In the listing below, locate the lines that hold the string "pero". Copy those lines.

· · ·

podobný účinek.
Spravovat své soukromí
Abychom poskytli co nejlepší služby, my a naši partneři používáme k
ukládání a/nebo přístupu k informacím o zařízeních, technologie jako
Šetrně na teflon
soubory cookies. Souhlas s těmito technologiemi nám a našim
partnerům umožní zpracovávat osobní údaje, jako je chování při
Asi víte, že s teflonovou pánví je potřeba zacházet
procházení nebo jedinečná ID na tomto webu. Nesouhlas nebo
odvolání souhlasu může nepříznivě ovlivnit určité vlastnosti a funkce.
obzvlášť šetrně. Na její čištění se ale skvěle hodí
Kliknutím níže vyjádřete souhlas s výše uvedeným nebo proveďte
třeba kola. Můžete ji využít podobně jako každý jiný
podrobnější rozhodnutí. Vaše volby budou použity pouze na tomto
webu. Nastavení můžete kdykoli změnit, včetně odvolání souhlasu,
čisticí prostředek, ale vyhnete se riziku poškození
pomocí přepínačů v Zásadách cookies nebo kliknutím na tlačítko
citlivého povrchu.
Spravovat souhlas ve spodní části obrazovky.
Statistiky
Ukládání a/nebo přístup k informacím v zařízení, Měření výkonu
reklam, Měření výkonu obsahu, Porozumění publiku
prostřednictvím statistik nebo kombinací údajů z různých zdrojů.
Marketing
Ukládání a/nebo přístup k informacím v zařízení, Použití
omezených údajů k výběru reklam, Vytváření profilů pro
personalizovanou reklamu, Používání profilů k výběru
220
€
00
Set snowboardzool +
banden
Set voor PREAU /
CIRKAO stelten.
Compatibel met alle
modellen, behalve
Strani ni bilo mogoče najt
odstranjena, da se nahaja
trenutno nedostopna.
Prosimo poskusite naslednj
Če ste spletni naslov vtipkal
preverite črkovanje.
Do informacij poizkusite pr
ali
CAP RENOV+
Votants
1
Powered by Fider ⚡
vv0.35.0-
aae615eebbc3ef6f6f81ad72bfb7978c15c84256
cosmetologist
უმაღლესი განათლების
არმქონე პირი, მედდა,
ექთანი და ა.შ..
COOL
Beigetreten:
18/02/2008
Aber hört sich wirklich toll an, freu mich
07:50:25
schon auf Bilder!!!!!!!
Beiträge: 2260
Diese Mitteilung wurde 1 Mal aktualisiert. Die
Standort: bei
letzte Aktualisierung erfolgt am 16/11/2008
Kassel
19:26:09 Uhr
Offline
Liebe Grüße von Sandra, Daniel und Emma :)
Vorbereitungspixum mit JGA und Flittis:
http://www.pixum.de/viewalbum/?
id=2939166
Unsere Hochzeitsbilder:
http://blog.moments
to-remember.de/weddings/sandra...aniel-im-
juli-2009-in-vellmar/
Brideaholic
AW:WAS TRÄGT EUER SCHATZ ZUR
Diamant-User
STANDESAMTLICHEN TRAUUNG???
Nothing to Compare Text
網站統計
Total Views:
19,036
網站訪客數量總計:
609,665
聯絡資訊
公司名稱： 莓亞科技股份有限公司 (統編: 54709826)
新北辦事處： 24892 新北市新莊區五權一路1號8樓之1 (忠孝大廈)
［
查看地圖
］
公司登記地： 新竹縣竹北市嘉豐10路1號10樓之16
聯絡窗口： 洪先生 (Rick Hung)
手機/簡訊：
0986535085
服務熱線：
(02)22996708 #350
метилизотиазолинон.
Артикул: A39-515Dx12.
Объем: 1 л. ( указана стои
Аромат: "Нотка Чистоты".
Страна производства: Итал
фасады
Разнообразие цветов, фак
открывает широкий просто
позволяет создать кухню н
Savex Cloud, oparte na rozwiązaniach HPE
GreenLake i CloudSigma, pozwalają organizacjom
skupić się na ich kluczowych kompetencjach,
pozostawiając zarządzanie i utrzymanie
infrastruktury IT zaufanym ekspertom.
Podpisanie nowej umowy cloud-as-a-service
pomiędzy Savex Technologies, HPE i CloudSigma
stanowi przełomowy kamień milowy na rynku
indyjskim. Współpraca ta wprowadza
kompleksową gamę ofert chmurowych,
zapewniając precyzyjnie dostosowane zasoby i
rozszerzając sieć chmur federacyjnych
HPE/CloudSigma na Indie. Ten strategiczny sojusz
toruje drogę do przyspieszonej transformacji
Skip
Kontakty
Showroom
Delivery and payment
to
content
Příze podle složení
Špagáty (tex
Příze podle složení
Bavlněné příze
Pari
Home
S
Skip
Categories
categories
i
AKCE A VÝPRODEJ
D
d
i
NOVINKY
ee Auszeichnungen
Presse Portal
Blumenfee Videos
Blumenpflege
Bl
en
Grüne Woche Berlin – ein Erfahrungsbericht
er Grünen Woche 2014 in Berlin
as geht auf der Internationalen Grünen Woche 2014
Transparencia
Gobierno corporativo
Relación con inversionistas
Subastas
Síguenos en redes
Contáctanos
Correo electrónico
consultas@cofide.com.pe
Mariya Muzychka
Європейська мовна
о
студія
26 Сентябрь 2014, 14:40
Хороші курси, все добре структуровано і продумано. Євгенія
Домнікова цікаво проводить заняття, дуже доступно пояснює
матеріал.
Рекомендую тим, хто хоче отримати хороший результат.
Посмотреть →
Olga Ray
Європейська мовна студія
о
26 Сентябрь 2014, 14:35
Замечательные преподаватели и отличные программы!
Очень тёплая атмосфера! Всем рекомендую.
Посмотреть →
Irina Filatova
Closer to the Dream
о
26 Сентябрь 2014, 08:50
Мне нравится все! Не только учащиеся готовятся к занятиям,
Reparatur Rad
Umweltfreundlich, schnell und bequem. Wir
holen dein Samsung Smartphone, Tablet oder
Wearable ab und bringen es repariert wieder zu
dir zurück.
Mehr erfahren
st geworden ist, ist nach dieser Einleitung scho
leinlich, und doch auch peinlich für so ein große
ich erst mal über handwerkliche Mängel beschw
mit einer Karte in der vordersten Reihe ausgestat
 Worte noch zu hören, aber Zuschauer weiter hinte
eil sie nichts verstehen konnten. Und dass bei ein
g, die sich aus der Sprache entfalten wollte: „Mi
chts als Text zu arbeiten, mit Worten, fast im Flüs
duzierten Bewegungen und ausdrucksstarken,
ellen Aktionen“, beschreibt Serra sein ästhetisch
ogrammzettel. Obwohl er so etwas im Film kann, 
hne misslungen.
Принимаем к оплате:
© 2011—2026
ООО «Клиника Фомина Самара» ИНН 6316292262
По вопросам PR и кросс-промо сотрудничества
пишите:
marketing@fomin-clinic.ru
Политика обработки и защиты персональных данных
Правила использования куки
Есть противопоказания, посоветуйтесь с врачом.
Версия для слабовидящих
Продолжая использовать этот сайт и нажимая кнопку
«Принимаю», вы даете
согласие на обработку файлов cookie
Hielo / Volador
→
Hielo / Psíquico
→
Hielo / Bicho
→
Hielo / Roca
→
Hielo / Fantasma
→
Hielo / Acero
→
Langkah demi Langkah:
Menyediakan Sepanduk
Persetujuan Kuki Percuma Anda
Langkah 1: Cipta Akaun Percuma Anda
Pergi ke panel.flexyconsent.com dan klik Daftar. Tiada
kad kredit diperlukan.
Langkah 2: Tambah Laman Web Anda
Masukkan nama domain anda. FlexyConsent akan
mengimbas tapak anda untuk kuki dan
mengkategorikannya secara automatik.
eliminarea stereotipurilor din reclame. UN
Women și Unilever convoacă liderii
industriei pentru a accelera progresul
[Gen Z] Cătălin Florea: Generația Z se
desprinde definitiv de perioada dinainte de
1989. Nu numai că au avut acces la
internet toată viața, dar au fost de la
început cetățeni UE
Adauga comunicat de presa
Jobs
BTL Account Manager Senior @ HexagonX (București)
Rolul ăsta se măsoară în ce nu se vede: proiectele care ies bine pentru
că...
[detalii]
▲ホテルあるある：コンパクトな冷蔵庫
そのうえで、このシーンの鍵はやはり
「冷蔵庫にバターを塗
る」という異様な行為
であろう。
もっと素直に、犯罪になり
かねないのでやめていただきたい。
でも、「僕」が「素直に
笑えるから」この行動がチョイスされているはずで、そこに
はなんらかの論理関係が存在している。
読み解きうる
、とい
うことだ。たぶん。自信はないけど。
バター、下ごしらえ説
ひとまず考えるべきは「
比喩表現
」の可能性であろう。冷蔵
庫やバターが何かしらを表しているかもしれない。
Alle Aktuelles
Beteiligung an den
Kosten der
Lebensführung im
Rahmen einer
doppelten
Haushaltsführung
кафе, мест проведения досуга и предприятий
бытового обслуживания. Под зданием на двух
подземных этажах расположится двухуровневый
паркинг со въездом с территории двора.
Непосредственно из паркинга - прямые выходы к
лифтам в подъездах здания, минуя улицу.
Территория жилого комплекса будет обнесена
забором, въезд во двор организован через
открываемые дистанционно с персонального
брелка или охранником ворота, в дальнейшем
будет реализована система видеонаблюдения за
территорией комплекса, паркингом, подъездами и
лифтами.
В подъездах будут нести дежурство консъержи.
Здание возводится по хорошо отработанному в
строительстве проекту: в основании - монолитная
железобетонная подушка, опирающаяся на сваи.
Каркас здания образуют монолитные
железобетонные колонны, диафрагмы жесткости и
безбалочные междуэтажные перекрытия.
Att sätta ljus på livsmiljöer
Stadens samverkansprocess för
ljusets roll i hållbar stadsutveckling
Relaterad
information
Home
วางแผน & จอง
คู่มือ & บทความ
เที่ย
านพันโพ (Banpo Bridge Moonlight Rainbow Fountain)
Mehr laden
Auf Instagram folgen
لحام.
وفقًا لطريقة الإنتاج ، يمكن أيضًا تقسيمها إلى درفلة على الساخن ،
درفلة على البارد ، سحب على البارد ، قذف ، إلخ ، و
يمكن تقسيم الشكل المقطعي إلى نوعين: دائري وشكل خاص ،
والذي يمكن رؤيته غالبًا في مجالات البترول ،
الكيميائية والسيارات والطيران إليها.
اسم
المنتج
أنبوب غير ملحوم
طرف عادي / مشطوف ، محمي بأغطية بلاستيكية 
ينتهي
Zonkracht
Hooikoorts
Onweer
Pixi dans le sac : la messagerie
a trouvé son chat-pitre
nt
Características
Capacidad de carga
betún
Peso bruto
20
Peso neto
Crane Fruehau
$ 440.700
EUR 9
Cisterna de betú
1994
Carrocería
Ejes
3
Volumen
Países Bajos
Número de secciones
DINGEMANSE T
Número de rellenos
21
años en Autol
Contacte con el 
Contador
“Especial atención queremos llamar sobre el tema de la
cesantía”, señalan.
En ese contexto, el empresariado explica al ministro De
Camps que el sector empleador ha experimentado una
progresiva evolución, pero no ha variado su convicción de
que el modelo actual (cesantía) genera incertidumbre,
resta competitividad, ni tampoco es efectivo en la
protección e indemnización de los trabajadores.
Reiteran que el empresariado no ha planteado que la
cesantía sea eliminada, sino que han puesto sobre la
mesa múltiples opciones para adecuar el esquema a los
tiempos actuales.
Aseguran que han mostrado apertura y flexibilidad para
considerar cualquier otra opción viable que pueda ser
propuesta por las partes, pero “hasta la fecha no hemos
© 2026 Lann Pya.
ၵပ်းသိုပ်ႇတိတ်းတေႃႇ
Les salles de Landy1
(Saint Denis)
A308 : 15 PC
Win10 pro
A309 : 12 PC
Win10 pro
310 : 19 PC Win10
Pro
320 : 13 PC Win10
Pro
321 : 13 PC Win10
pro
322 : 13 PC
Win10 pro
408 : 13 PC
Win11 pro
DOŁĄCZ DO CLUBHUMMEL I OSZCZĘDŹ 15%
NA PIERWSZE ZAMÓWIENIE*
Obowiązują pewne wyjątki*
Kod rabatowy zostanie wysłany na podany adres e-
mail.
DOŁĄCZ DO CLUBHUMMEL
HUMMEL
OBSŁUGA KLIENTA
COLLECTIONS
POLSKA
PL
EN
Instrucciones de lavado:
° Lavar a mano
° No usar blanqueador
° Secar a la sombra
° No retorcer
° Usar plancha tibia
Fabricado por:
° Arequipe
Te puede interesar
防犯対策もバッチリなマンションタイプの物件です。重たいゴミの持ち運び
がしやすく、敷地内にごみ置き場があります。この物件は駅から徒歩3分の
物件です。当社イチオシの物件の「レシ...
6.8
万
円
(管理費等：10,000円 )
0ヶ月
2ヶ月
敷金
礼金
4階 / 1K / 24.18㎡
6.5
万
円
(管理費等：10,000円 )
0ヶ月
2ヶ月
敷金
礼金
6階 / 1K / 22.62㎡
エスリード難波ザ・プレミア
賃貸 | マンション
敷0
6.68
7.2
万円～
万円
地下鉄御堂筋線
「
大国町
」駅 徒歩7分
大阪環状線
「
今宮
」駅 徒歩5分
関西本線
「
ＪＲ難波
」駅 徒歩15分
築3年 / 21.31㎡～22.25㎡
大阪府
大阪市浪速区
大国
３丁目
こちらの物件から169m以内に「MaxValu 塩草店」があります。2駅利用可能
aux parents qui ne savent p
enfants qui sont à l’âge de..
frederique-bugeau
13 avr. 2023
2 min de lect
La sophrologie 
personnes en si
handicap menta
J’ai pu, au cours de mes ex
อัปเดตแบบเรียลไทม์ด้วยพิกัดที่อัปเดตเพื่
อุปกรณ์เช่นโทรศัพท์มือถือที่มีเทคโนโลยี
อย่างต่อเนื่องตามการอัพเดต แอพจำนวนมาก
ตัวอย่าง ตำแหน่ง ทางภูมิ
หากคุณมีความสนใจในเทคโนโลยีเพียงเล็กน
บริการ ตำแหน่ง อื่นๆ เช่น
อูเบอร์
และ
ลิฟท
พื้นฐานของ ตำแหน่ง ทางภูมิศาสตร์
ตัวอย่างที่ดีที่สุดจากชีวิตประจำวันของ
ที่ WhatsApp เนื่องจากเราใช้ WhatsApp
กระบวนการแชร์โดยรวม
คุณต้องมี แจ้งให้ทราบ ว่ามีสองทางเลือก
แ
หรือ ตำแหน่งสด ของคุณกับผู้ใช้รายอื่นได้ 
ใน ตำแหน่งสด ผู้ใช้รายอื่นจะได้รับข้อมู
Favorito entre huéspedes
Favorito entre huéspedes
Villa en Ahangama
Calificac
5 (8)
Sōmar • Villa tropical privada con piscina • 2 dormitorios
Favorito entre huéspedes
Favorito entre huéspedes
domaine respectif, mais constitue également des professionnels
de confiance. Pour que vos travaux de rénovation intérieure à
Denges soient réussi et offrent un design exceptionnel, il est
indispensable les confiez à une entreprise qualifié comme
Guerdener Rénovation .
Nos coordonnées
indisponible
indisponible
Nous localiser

· · ·

__Result__.
progresiva evolución, pero no ha variado su convicción de
propuesta por las partes, pero “hasta la fecha no hemos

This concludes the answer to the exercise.